Span-based NER: enumerate candidate spans and classify each as an entity type or non-entity. Handles nested entities (entities within entities).
Relation Extraction
Given a pair of entities $(e_1, e_2)$ in a text, determine the relation $r$ between them.
Example: “Steve Jobs founded Apple in 1976.” → (Steve Jobs, founded, Apple).
Formulation:
- Sentence-level: classify the relation for an entity pair within a single sentence.
- Document-level: the relation evidence may span multiple sentences.
Supervised RE:
- Identify entity pairs (from NER output or given).
- Encode the sentence with markers around each entity.
- Classify the relation with a softmax head.
Entity marker encoding:
\[\text{[E1] Steve Jobs [/E1] founded [E2] Apple [/E2] in 1976.}\]The representation of the [E1] token (or a span pooling of the entity) is used for classification.
Distant supervision (Mintz et al. 2009): align a knowledge base with text; any sentence mentioning two entities that have a relation in the KB is labeled with that relation. Generates large training sets but with noisy labels.
Event Extraction
Identify event triggers (words signaling an event), event types, and event arguments (who did what to whom, where, when).
ACE event types: 33 event types (e.g., Attack, Elect, Die, Transfer-Money).
Subtasks:
- Trigger identification: find the word/phrase that signals the event.
- Event type classification: classify the trigger into an event type.
- Argument extraction: extract and classify the roles of participants.
Example: “The bomb exploded in the market.” → Trigger: “exploded” (Attack), Place: “market”.
Joint extraction models: jointly predict triggers and arguments with shared representations; avoids error propagation from pipeline approaches.
Coreference Resolution
Determine which mentions in a text refer to the same real-world entity (antecedent).
Example: “Alice told her that she was wrong.” → all bolded pronouns refer to one entity (or two?).
Formulation: for all mention pairs $(m_i, m_j)$ with $i < j$, predict whether they are coreferent.
End-to-end model (Lee et al. 2017): enumerate all candidate spans up to a length limit; score each pair for coreference; cluster mentions with the same antecedent. Trained end-to-end with cross-entropy or marginal loss.
LingMess, S2E: Transformer-based end-to-end systems; current state of the art on OntoNotes.
Slot Filling and Template Filling
Fill predefined slots in templates with extracted values.

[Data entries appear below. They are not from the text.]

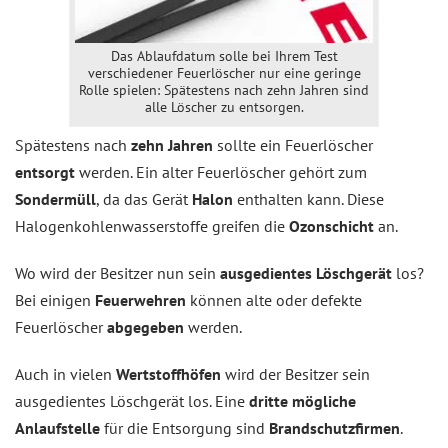
Das Ablaufdatum solle bei Ihrem Test
verschiedener Feuerlöscher nur eine geringe
Rolle spielen: Spätestens nach zehn Jahren sind
alle Löscher zu entsorgen.
Spätestens nach
zehn Jahren
sollte ein Feuerlöscher
entsorgt
werden. Ein alter Feuerlöscher gehört zum
Sondermüll
, da das Gerät
Halon
enthalten kann. Diese
Halogenkohlenwasserstoffe greifen die
Ozonschicht
an.
Wo wird der Besitzer nun sein
ausgedientes Löschgerät
los?
Bei einigen
Feuerwehren
können alte oder defekte
Feuerlöscher
abgegeben
werden.
Auch in vielen
Wertstoffhöfen
wird der Besitzer sein
ausgedientes Löschgerät los. Eine
dritte mögliche
Anlaufstelle
für die Entsorgung sind
Brandschutzfirmen
.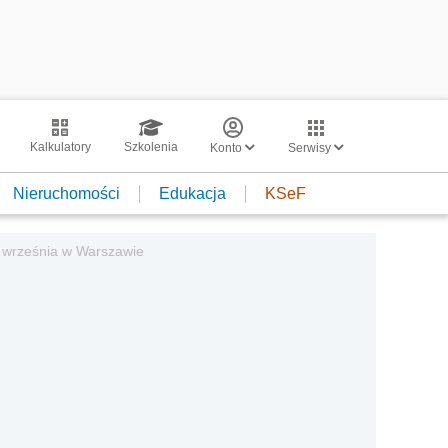
Kalkulatory
Szkolenia
Konto
Serwisy
Nieruchomości
Edukacja
KSeF
0 września w Warszawie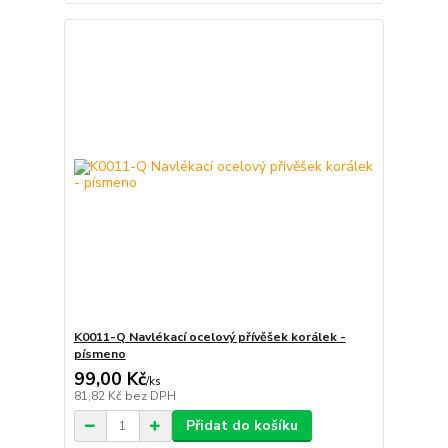
K0011-Q Navlékací ocelový přívěšek korálek -
písmeno
99,00 Kč
/
ks
81,82 Kč
bez DPH
Přidat do košíku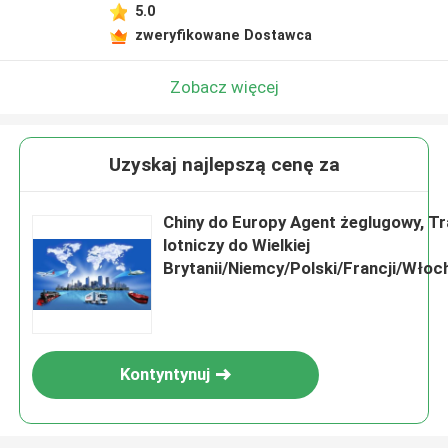
5.0
zweryfikowane Dostawca
Zobacz więcej
Uzyskaj najlepszą cenę za
Chiny do Europy Agent żeglugowy, T
lotniczy do Wielkiej
Brytanii/Niemcy/Polski/Francji/Włoc
Serwis DDP magazynu
Kontyntynuj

Example (hotel booking): Template {hotel_name, check_in, check_out, num_guests} extracted from “Book a room at the Marriott from Monday to Wednesday for two.”

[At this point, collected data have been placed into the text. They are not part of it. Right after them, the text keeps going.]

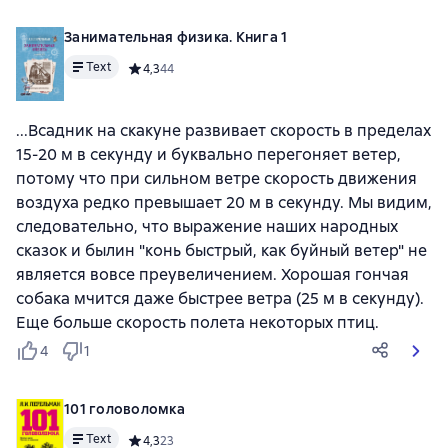
Занимательная физика. Книга 1
Text
Средний рейтинг 4,3 на основе 44 оценок
4,3
44
...Всадник на скакуне развивает скорость в пределах
15-20 м в секунду и буквально перегоняет ветер,
потому что при сильном ветре скорость движения
воздуха редко превышает 20 м в секунду. Мы видим,
следовательно, что выражение наших народных
сказок и былин "конь быстрый, как буйный ветер" не
является вовсе преувеличением. Хорошая гончая
собака мчится даже быстрее ветра (25 м в секунду).
Еще больше скорость полета некоторых птиц.
4
1
101 головоломка
Text
Средний рейтинг 4,3 на основе 23 оценок
4,3
23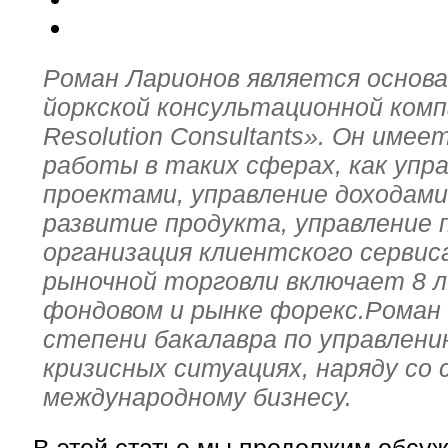
Роман Ларионов является основ
йоркской консультационной комп
Resolution Consultants». Он име
работы в таких сферах, как упр
проектами, управление доходами
развитие продукта, управление 
организация клиентского сервис
рыночной торговли включает 8 
фондовом и рынке форекс.Роман
степени бакалавра по управлени
кризисных ситуациях, наряду со
международному бизнесу.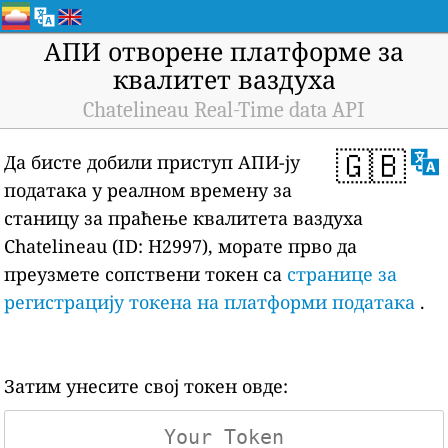
АПИ отворене платформе за
квалитет ваздуха
Chatelineau Real-Time data API
🇬🇧
Да бисте добили приступ АПИ-ју
података у реалном времену за
станицу за праћење квалитета ваздуха
Chatelineau (ID: H2997), морате прво да
преузмете сопствени токен са
странице за
регистрацију токена на платформи података
.
Затим унесите свој токен овде:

Information Extraction systems for KG construction: extract (subject, predicate, object) triples from text to populate knowledge graphs. OpenIE systems extract triples without a predefined relation schema.

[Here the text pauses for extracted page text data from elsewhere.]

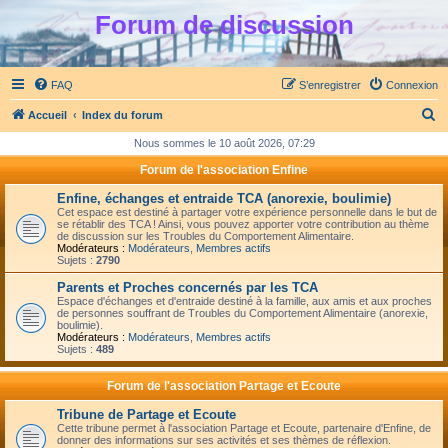
Forum de discussion
FAQ
S’enregistrer
Connexion
R
Accueil
Index du forum
e
Nous sommes le 10 août 2026, 07:29
c
Forum de l'association Enfine
h
Enfine, échanges et entraide TCA (anorexie, boulimie)
e
Cet espace est destiné à partager votre expérience personnelle dans le but de
se rétablir des TCA ! Ainsi, vous pouvez apporter votre contribution au thème
r
de discussion sur les Troubles du Comportement Alimentaire.
Modérateurs :
Modérateurs
,
Membres actifs
c
Sujets :
2790
h
Parents et Proches concernés par les TCA
Espace d'échanges et d'entraide destiné à la famille, aux amis et aux proches
e
de personnes souffrant de Troubles du Comportement Alimentaire (anorexie,
boulimie).
r
Modérateurs :
Modérateurs
,
Membres actifs
Sujets :
489
Forum de l'association Partage et Ecoute
Tribune de Partage et Ecoute
Cette tribune permet à l'association Partage et Ecoute, partenaire d'Enfine, de
donner des informations sur ses activités et ses thèmes de réflexion.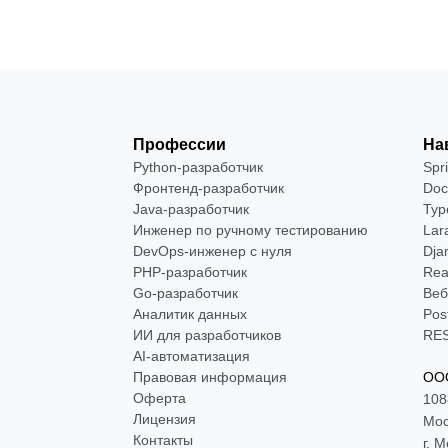
Профессии
На
Python-разработчик
Spr
Фронтенд-разработчик
Doc
Java-разработчик
Typ
Инженер по ручному тестированию
Lar
DevOps-инженер с нуля
Dja
РНР-разработчик
Rea
Go-разработчик
Веб
Аналитик данных
Pos
ИИ для разработчиков
RES
AI-автоматизация
Правовая информация
ООО
Оферта
108
Лицензия
Мос
Контакты
г. 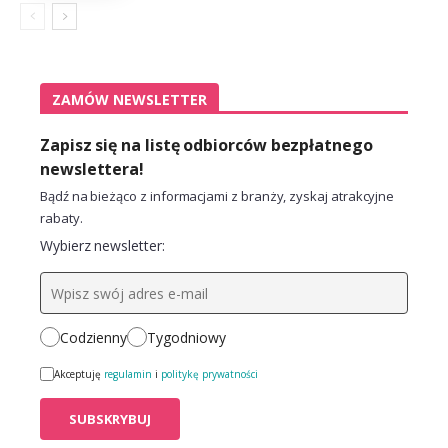
ZAMÓW NEWSLETTER
Zapisz się na listę odbiorców bezpłatnego
newslettera!
Bądź na bieżąco z informacjami z branży, zyskaj atrakcyjne
rabaty.
Wybierz newsletter:
Codzienny
Tygodniowy
Akceptuję
regulamin
i
politykę prywatności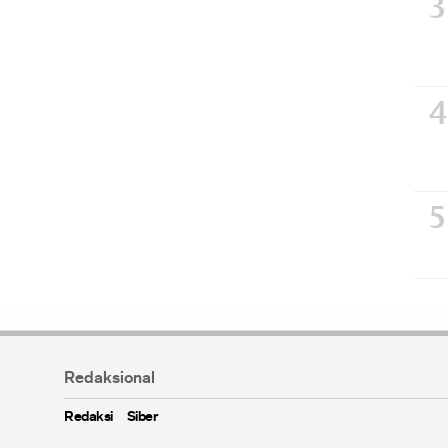
Redaksional
Redaksi
Siber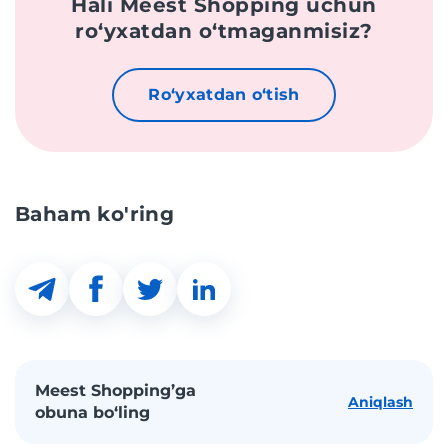
Hali Meest Shopping uchun
roʻyxatdan oʻtmaganmisiz?
Roʻyxatdan oʻtish
Baham ko'ring
Meest Shopping’ga
Aniqlash
obuna bo‘ling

Temporal and Numerical Extraction
Date/time normalization: map “last Tuesday”, “Q3 2024”, “3 months ago” to ISO 8601 format. SUTime (Stanford), HeidelTime.
Number normalization: “3 million”, “three hundred” → structured numeric values with units.
Event timeline: order extracted events along a timeline using temporal relations (BEFORE, AFTER, SIMULTANEOUS). TimeML specification.
Evaluation
NER: span-level precision, recall, F1. A predicted span is correct only if both the span boundaries and the entity type are correct.
Relation extraction: precision, recall, F1 over (entity1, relation, entity2) triples.
Coreference: CoNLL F1: average of MUC, B-CUBED, CEAFE metrics.
End-to-End IE with LLMs
Instruction-tuned LLMs (GPT-4, Claude) can perform all IE subtasks in a zero-shot or few-shot setting via prompting:
Extract all (subject, relation, object) triples from the following text:
"Apple was founded by Steve Jobs, Steve Wozniak, and Ronald Wayne in 1976."
Output: JSON list of triples.
Advantages: no task-specific training data; flexible to new entity types and relations.
Disadvantages: lower precision on domain-specific schemas; hallucination risk; slower than specialized extractors for high-throughput pipelines.